Our results were obtained with amateur cyclists; hence the differences in ventilatory and cardiovascular parameters may probably be even higher in other populations with lower physical capacity (sedentary people, patients with COPD, allergic rhinitis, asthma, etc.). We will focus our attention on identifying those future research directions to analyze the effects of FB on patients with either chronic obstructive pulmonary disease (COPD) or restrictive ventilatory disorders.

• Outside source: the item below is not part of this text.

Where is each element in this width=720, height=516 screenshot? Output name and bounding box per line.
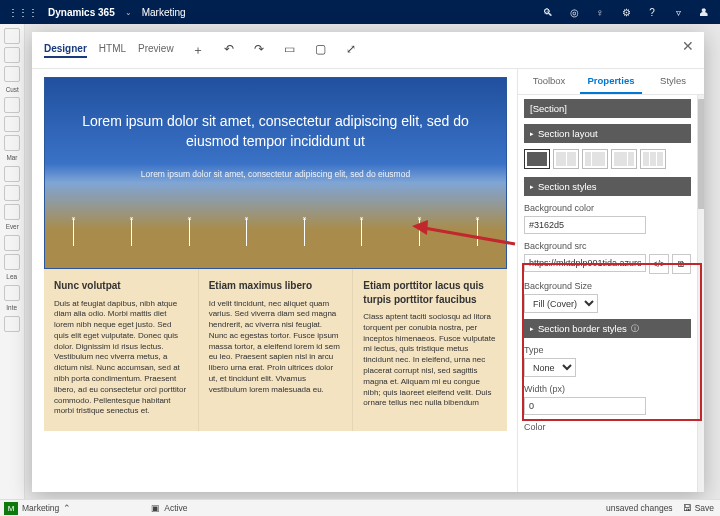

Despite the important findings obtained, there are some limitations in this study. The effect of FB in a maximal exercise, which could determine a totally different breathing pattern, remains unknown. Moreover, it would be interesting to measure the inspiratory muscle activation with EMG during exercise to compare the pattern with NB and ONB. In future research we will compare this new device for IMT with classic devices during a follow-up period in healthy subjects and in patients with either chronic obstructive pulmonary disease or restrictive ventilatory disorders.

 

Conclusion

Restriction of nasal breathing through a device such as FeelBreathe could be used for the inspiratory muscular training during moderate exercise intensity, since it clearly modifies the breathing pattern and respiratory variables. Its simple design determines its practical use for a wide range of sports modalities as well as for patients with respiratory disorders who could benefit from improved inspiratory muscle strength and efficiency oxygen delivery. Our findings provide direction for future studies designed to examine the benefits of using this device for respiratory muscle training. However, how this device can be used most efficiently and which are the most appropriate protocols and programs need to be determined in future studies.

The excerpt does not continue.